2023-2024 — Stock back to $10 as earnings collapse (EBITDA down from $830m in FY22 to $518m in FY24).
2024-present — Management outlines 3-year plan for margin and earnings recovery during FY25-27 period. After 1 year of progress (FY25), stock recovers from $10 to $30.
These time periods are fairly evident when looking at historic financials:
The turnaround
In October 2024, management set 3-year financial objectives covering FY25-27. Summing things up: it called for flat revenue, margin expansion, lower debt, and higher FCF generation.
Let’s focus on 4 specific areas of improvement:
Flat revenue (i.e. no growth from FY25-27)
Annual EBITDA growth at “high single digits” (from a base of $550m)
FCF margin of 0.5% or better (by FY27)
Net leverage at 2.5x by FY27 (now expecting to achieve this a full year early)
If you pencil out those targets, it works out to $30.5bn revenue, $630-650m EBITDA, and ~$150m ($2.50 per share) FCF by FY27 (assumes 7-9% annual EBITDA growth and 0.5% FCF margin). Not bad for a $1.7bn market cap / $3.6bn enterprise value business.
It hasn’t even been a full year since these objectives were set, but how are things going so far?
Revenue is not flat at $30.5bn, it’s growing… FY25 guidance is $31.7bn which includes a $350-400m revenue loss from a cybersecurity incident.
EBITDA was pacing ahead of plan at $575-615m for FY25 before the cybersecurity impact.
FCF is ramping faster than expected… FY25 guide was $100m at October 2024 and now expected to be $200m. Also, revenue growth = higher FCF by FY27.
Net leverage expected to hit 2.5x target by FY26, a full year early.
So what could this business look like by FY27?
Well it depends on your starting EBITDA for FY25. At $550m and 7-12% annual growth, I get $630-690m by FY27. Analyst estimates are near the middle at $650m or so. Assuming leverage of $1.6bn, that puts the stock around 5x EBITDA. If shares trade at 7x $650m, that works out to $48 per share… a nice 30% IRR from here.
If UNFI is making progress, why are shares so cheap?

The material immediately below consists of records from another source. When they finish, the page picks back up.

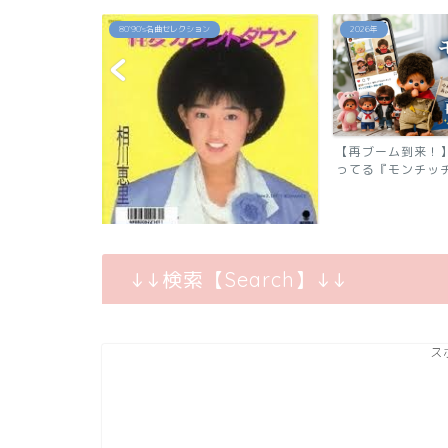
80`90's名曲セレクション
2026年
【再ブーム到来！】令和でまたバズ
ってる『モンチッチ』の秘...
「純愛カウントダウン」相川恵里
↓↓検索【Search】↓↓
ス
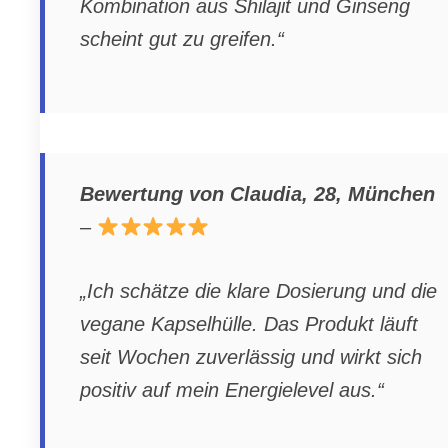
Kombination aus Shilajit und Ginseng
scheint gut zu greifen.“
Bewertung von Claudia, 28, München
–
„Ich schätze die klare Dosierung und die
vegane Kapselhülle. Das Produkt läuft
seit Wochen zuverlässig und wirkt sich
positiv auf mein Energielevel aus.“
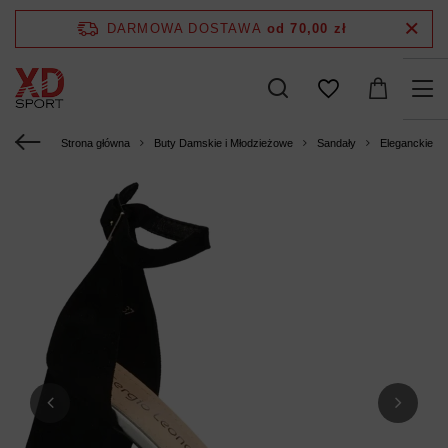
DARMOWA DOSTAWA
od 70,00 zł
Strona główna
Buty Damskie i Młodzieżowe
Sandały
Eleganckie s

1) Leverage / balance sheet
The balance sheet is still a work in progress with $1.9bn net debt or 3.5x net leverage on FY25 estimates. Management guided to $200m FCF in FY25 and they’ve achieved $153m through 3 quarters. In order to hit the 2.5x net leverage guide by FY26, they’ll need both higher FCF and strong EBITDA growth next year.
Example: $625m EBITDA at 2.5x = $1.56bn which would require $350m cash flow or asset sale proceeds. Is this doable? Hmm…
2) Cybersecurity incident
In June 2025, UNFI identified unauthorized activity in their systems. Shares fell from $30 to $20.

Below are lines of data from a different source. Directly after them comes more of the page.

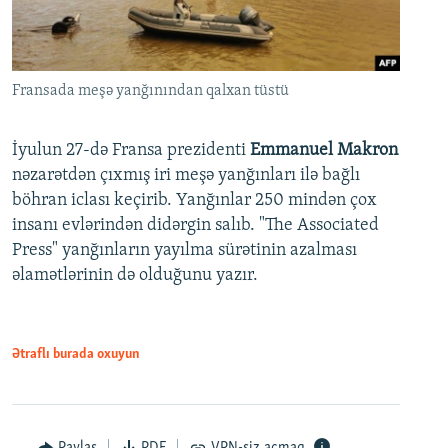
Fransada meşə yanğınından qalxan tüstü
İyulun 27-də Fransa prezidenti
Emmanuel Makron
nəzarətdən çıxmış iri meşə yanğınları ilə bağlı
böhran iclası keçirib. Yanğınlar 250 mindən çox
insanı evlərindən didərgin salıb. "The Associated
Press" yanğınların yayılma sürətinin azalması
əlamətlərinin də olduğunu yazır.
Ətraflı burada oxuyun
Paylaş
PDF
VPN-siz açmaq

Since then, an “update call” was held to assure investors that financial and operational impacts were controlled. Specifically, management said operational impacts “will be largely contained to Q4 FY25” and quantified the financial impact as a $350-400m sales hit and $40-50m EBITDA hit.
Most important, they held onto their FY25 guidance including $31.7bn sales, $550m EBITDA, and improved FCF at $200m. It was also mentioned that FY26 was expected to grow from the unimpacted base (i.e. $32bn sales, $590m EBITDA).
Summing it up…
Shares are basically flat in 2025, but they’re up 85% over the past year. Granted, there was a pretty big selloff in June 2025 after the cyber incident. Most of that selloff erased after management gave an “update” in July.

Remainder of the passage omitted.